In a report by the school's independent student newspaper, the GW Hatchet, University administrators said they have always factored financial need into admissions decisions. That statement contradicts previous statements by officials and admissions materials that have repeatedly called the school's admissions process "need-blind."
As recently as Saturday, the University's admissions website said "Requests for financial aid do not affect admissions decisions." That language has since been removed from the website.
Laurie Koehler, the University's associate provost for enrollment management, said the "need-aware" policy affects roughly 10 percent of the 22,000 prospective students who apply to GW each year.
And in a statement released on Monday evening, she states:
Today's story in the independent student newspaper the GW Hatchet may have given the impression that the university's consideration of student need in its admissions process has changed. The university's admissions practices have not changed with regard to how financial aid requests are factored in. What has changed is the new leadership in enrollment management. What we are trying to do is increase the transparency of the admissions process.
I believe using the phrase "need aware" better represents the totality of our practices than the phrase "need blind." It is important to note that consideration of need occurs at the very end of the admissions process. The first review of applications is need blind and admissions committees recommend candidates for admission with no knowledge of need. Some admissions professionals use the phrase "read need blind" to describe a process like ours where the admissions committees do not have access to the amount of need of an applicant.

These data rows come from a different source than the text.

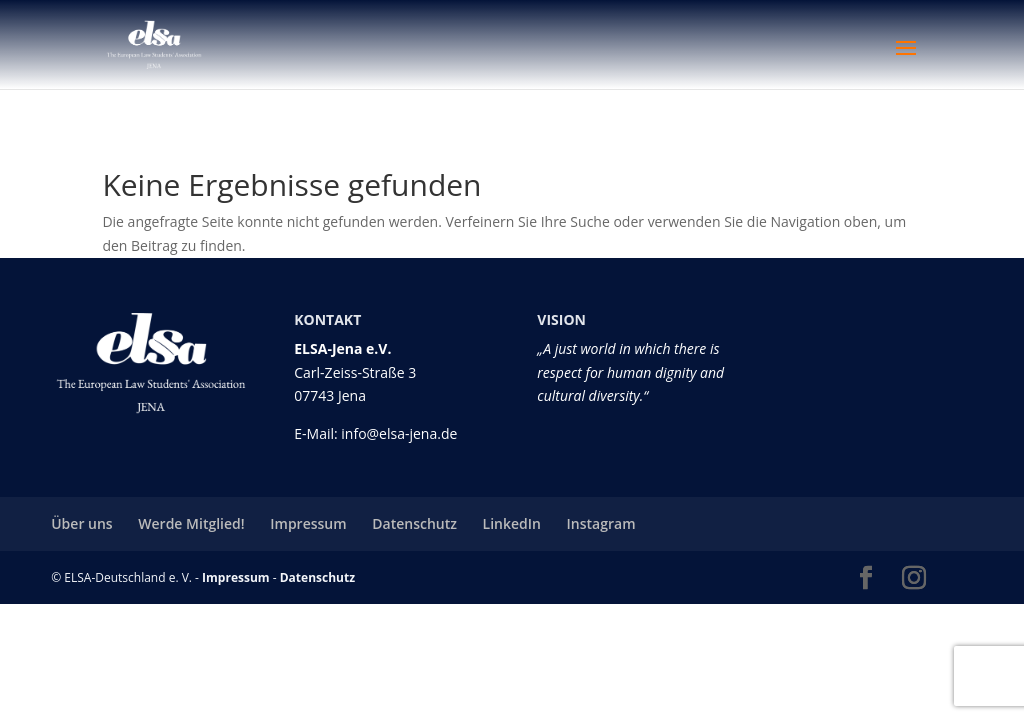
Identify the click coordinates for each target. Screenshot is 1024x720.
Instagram (601, 523)
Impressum (308, 523)
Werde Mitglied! (191, 523)
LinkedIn (512, 523)
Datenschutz (414, 523)
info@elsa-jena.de (399, 433)
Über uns (81, 523)
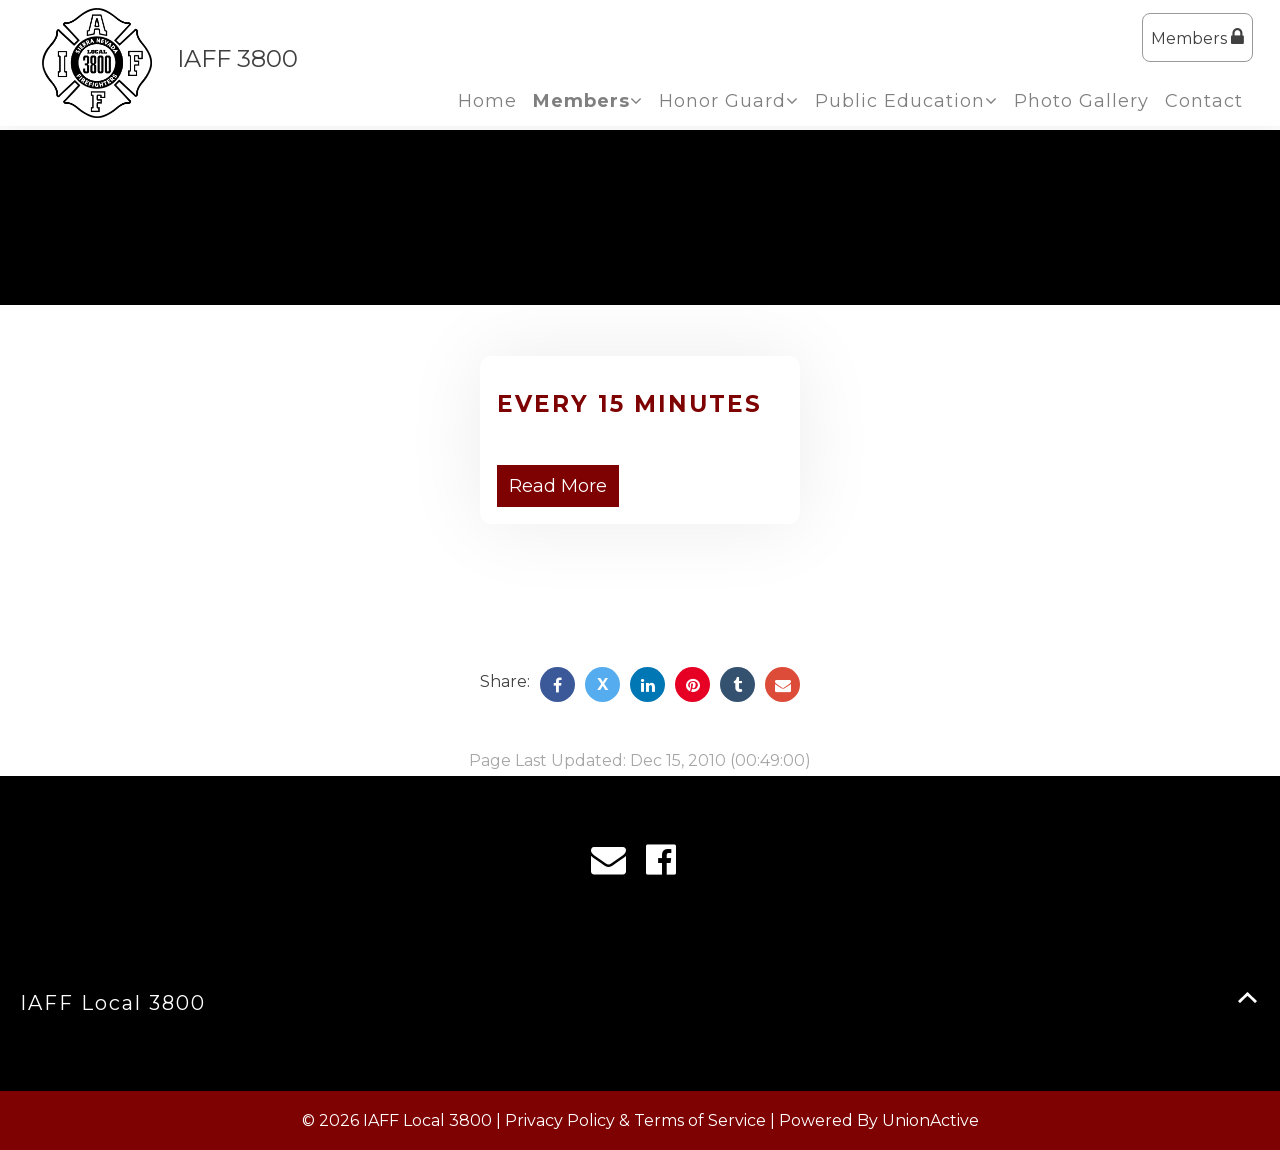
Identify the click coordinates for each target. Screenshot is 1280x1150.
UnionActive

The Hatchet story suggests that the university's practice of need aware admissions automatically disadvantages students with need. Quite the contrary, our need aware admissions policy enables the university to provide more attractive aid packages for students with financial need while staying within our aid budget. More than 60 percent of our students receive grants from the university.
The George Washington University is committed to the goal of making a George Washington education accessible to all who qualify for admission. We have always said that one of our competitive disadvantages is not having the resources to undergird student aid. The university has significantly increased student aid under the leadership of President Steven Knapp, who made this his top priority on day one of his presidency. This includes launching the Power and Promise Initiative to increase philanthropic giving for student aid. We will continue to work to clarify our admissions practices and to recruit a strong and diverse student body.